* **WHAT THIS TASK INVOLVES**: Review the material line by line. Identify and copy every line that contains the string "trading".

* **DATA FOR ANALYSIS**:
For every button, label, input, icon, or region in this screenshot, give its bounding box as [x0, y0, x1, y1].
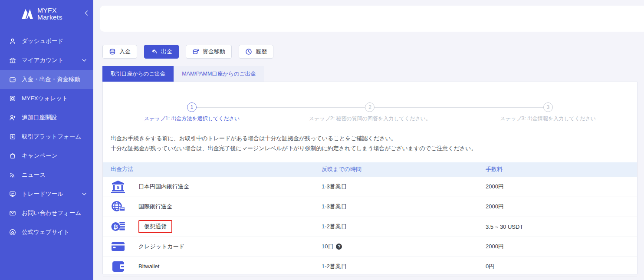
app-root: MYFX Markets ダッシュボード マイアカウント [0, 0, 644, 280]
monitor-chart-icon [9, 190, 16, 198]
sidebar-item-additional-account[interactable]: 追加口座開設 [0, 108, 93, 127]
chevron-down-icon [82, 193, 86, 195]
bank-building-icon [9, 56, 16, 64]
withdrawal-methods-table: 出金方法 反映までの時間 手数料 ¥ 日本円国内銀行送金 1-3営業日 2000… [103, 162, 637, 277]
notice-line2: 十分な証拠金が残っていない場合は、出金完了後にマージンレベルが下がり強制的に約定… [111, 145, 477, 152]
sidebar-item-trading-platform[interactable]: 取引プラットフォーム [0, 127, 93, 146]
logo-line1: MYFX [37, 7, 62, 14]
tab-mam-pamm-withdrawal[interactable]: MAM/PAMM口座からのご出金 [174, 66, 264, 82]
svg-text:¥: ¥ [117, 185, 120, 190]
svg-text:₿: ₿ [113, 224, 118, 230]
sidebar-item-label: マイアカウント [22, 56, 64, 64]
sidebar-item-label: 追加口座開設 [22, 114, 57, 122]
withdraw-button-label: 出金 [161, 48, 172, 56]
sidebar-item-my-account[interactable]: マイアカウント [0, 51, 93, 70]
fee-value: 2000円 [486, 203, 629, 211]
wallet-icon [9, 76, 16, 83]
help-icon[interactable]: ? [336, 244, 342, 250]
dashboard-person-icon [9, 37, 16, 45]
sidebar-item-deposit-withdraw-transfer[interactable]: 入金・出金・資金移動 [0, 70, 93, 89]
processing-time: 1-2営業日 [322, 263, 347, 270]
sidebar-nav: ダッシュボード マイアカウント 入金・出金・資金移動 [0, 26, 93, 242]
table-header-row: 出金方法 反映までの時間 手数料 [103, 162, 637, 177]
step-3: 3 ステップ3: 出金情報を入力してください [459, 102, 637, 122]
shopping-bag-icon [9, 152, 16, 159]
sidebar-item-dashboard[interactable]: ダッシュボード [0, 32, 93, 51]
logo-mark-icon [21, 8, 34, 20]
myfx-markets-logo[interactable]: MYFX Markets [21, 7, 62, 21]
step-2-label: ステップ2: 秘密の質問の回答を入力してください。 [309, 115, 431, 122]
processing-time: 1-2営業日 [322, 223, 347, 231]
method-name: Bitwallet [138, 263, 159, 270]
deposit-button-label: 入金 [119, 48, 131, 56]
sidebar-item-label: トレードツール [22, 190, 63, 198]
person-plus-icon [9, 114, 16, 121]
step-2: 2 ステップ2: 秘密の質問の回答を入力してください。 [281, 102, 459, 122]
withdrawal-card: 1 ステップ1: 出金方法を選択してください 2 ステップ2: 秘密の質問の回答… [102, 82, 637, 274]
withdrawal-tabs: 取引口座からのご出金 MAM/PAMM口座からのご出金 [102, 66, 644, 82]
sidebar-item-label: 入金・出金・資金移動 [22, 76, 80, 83]
clock-icon [245, 48, 252, 55]
sidebar-item-label: 公式ウェブサイト [22, 228, 69, 236]
home-circle-icon [9, 228, 16, 236]
sidebar-item-myfx-wallet[interactable]: MYFXウォレット [0, 89, 93, 108]
table-row-crypto[interactable]: ₿ 仮想通貨 1-2営業日 3.5 ~ 30 USDT [103, 217, 637, 237]
sidebar-item-campaign[interactable]: キャンペーン [0, 146, 93, 165]
method-name: 仮想通貨 [144, 223, 167, 230]
step-2-circle: 2 [365, 102, 375, 112]
stepper: 1 ステップ1: 出金方法を選択してください 2 ステップ2: 秘密の質問の回答… [103, 82, 637, 122]
header-fee: 手数料 [486, 165, 629, 173]
processing-time: 1-3営業日 [322, 203, 347, 211]
sidebar-item-label: ダッシュボード [22, 37, 63, 45]
table-row-domestic-bank[interactable]: ¥ 日本円国内銀行送金 1-3営業日 2000円 [103, 177, 637, 197]
sidebar-item-label: 取引プラットフォーム [22, 133, 81, 141]
history-button-label: 履歴 [256, 48, 267, 56]
sidebar-collapse-icon[interactable] [85, 10, 88, 16]
table-row-bitwallet[interactable]: Bitwallet 1-2営業日 0円 [103, 257, 637, 277]
notice-line1: 出金お手続きをする前に、お取引中のトレードがある場合は十分な証拠金が残っているこ… [111, 135, 397, 142]
processing-time: 10日 [322, 243, 333, 250]
table-row-international-bank[interactable]: 国際銀行送金 1-3営業日 2000円 [103, 197, 637, 217]
step-3-label: ステップ3: 出金情報を入力してください [500, 115, 596, 122]
deposit-button[interactable]: 入金 [102, 45, 137, 59]
rss-icon [9, 171, 16, 178]
step-1-label: ステップ1: 出金方法を選択してください [144, 115, 240, 122]
envelope-icon [9, 209, 16, 217]
sidebar-item-trade-tools[interactable]: トレードツール [0, 184, 93, 204]
sidebar-item-official-website[interactable]: 公式ウェブサイト [0, 223, 93, 242]
withdraw-button[interactable]: 出金 [144, 45, 179, 59]
fee-value: 3.5 ~ 30 USDT [486, 224, 629, 230]
method-name: 国際銀行送金 [138, 203, 172, 211]
fee-value: 2000円 [486, 243, 629, 250]
table-row-credit-card[interactable]: クレジットカード 10日 ? 2000円 [103, 237, 637, 257]
sidebar-item-label: MYFXウォレット [22, 95, 68, 102]
transfer-button[interactable]: 資金移動 [186, 45, 232, 59]
history-button[interactable]: 履歴 [239, 45, 273, 59]
margin-warning-text: 出金お手続きをする前に、お取引中のトレードがある場合は十分な証拠金が残っているこ… [111, 133, 629, 154]
step-3-circle: 3 [543, 102, 553, 112]
credit-card-icon [111, 240, 125, 253]
sidebar-item-label: ニュース [22, 171, 46, 179]
method-name: 日本円国内銀行送金 [138, 183, 189, 191]
sidebar-item-label: キャンペーン [22, 152, 58, 160]
tab-trading-account-withdrawal[interactable]: 取引口座からのご出金 [102, 66, 174, 82]
fee-value: 2000円 [486, 183, 629, 191]
coins-transfer-icon [192, 48, 199, 55]
fee-value: 0円 [486, 263, 629, 270]
crypto-coin-icon: ₿ [111, 220, 125, 233]
square-coin-icon [9, 95, 16, 102]
chevron-down-icon [82, 59, 86, 62]
coins-icon [109, 48, 116, 55]
download-box-icon [9, 133, 16, 140]
sidebar-item-contact-form[interactable]: お問い合わせフォーム [0, 204, 93, 223]
sidebar-header: MYFX Markets [0, 0, 93, 26]
top-header-bar [100, 6, 644, 32]
logo-line2: Markets [37, 14, 62, 21]
international-bank-icon [111, 200, 125, 213]
sidebar-item-news[interactable]: ニュース [0, 165, 93, 184]
step-1: 1 ステップ1: 出金方法を選択してください [103, 102, 281, 122]
header-method: 出金方法 [111, 165, 322, 173]
withdraw-arrow-icon [151, 48, 158, 55]
sidebar-item-label: お問い合わせフォーム [22, 209, 81, 217]
crypto-highlight-box: 仮想通貨 [138, 220, 172, 233]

* **ANSWER SECTION**:
sidebar-item-trading-platform[interactable]: 取引プラットフォーム [0, 127, 93, 146]
tab-trading-account-withdrawal[interactable]: 取引口座からのご出金 [102, 66, 174, 82]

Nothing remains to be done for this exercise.